Oh, it's so hard being a genius. You struggle to make art, pouring your soul onto canvas after canvas, accumulate enough to mount a show and idiots, IDIOTS! come and snicker at your work.

In "Wolf at the Door," the genius is Paul Gauguin, played here by Donald Sutherland, and perhaps the only thing tougher than being one is watching one. It's 1893 and Gauguin has returned to Paris from Tahiti with a load of paintings, the profits from which will enable him to return to the South Seas and live prosperously. His show, however, is a bust: Only Degas, who walks in and quickly buys a canvas, appreciates what he's doing, telling Gauguin that he paints like a wolf.

Left virtually penniless, Gauguin is stranded in Paris, which, compared with his island paradise with his 13-year-old wife, is demoralizingly overcivilized and barren.

For that matter, so is the movie. It doesn't tell us anything we didn't know about Gauguin from Anthony Quinn's performance in "Lust for Life." The emphasis in both films actually is that, unlike most great artists, Gauguin was a manly man. He liked to brawl and drink and knock over furniture. Also, women of all ages seemed to throw themselves at the guy. And so, what the movie becomes is a celebration not of his art, but of his potency.

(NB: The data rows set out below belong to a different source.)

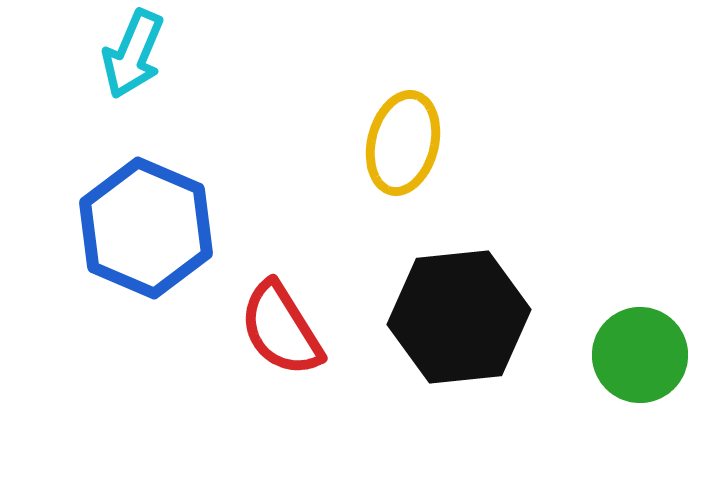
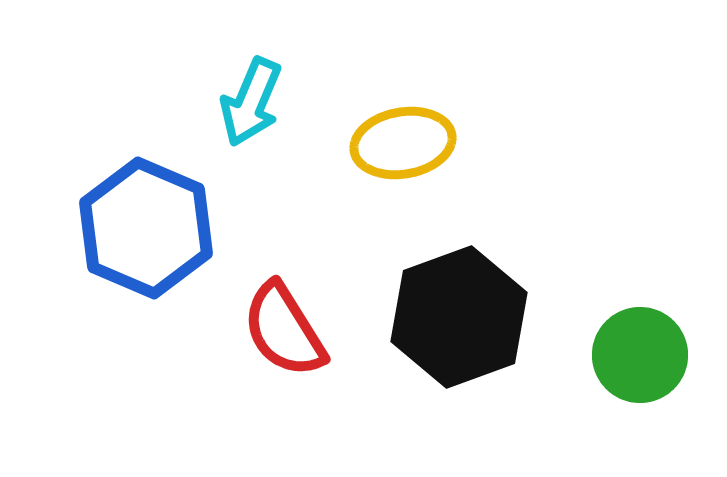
cyan arrow: moved 118 px right, 48 px down
yellow ellipse: rotated 66 degrees clockwise
black hexagon: rotated 14 degrees counterclockwise
red semicircle: moved 3 px right, 1 px down
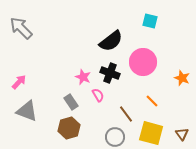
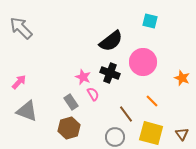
pink semicircle: moved 5 px left, 1 px up
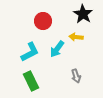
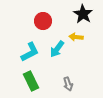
gray arrow: moved 8 px left, 8 px down
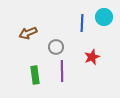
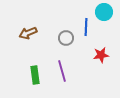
cyan circle: moved 5 px up
blue line: moved 4 px right, 4 px down
gray circle: moved 10 px right, 9 px up
red star: moved 9 px right, 2 px up; rotated 14 degrees clockwise
purple line: rotated 15 degrees counterclockwise
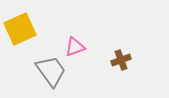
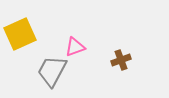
yellow square: moved 5 px down
gray trapezoid: moved 1 px right; rotated 116 degrees counterclockwise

The Danish director Henning Carlsen has put this film together as a tribute to the artist, but he doesn't seem to have been able to capture why the man, or his work, was remarkable. And because Carlsen and his screenwriter, Christopher Hampton, can't get inside the man, we're left with the impression that they like him because he was a bohemian, because he carried around a monkey on his shoulders or wore purple suits and eschewed conventional morality.

With this attitude toward their hero, you'd think that the filmmakers might have made a livelier film. But there aren't many memorable moments. The high point of the film, for me, was when Max von Sydow showed up as August Strindberg, wearing a hilariously pained expression and the most wonderful wig I've ever seen. (It looked a little like he had a Persian kitty sitting on his head.) Von Sydow is actually sort of fun in the movie; he plays Strindberg as if all his marbles had just rolled down a hole.

On the other hand, Sutherland's performance is imperious and grand and totally lifeless. Donald Sutherland has become a monumentally inauthentic actor; he can't even answer the door convincingly. And here, he never plays the man -- he plays the genius.

Wolf at the Door, at the Key, is unrated and contains some mildly suggestive material and nudity.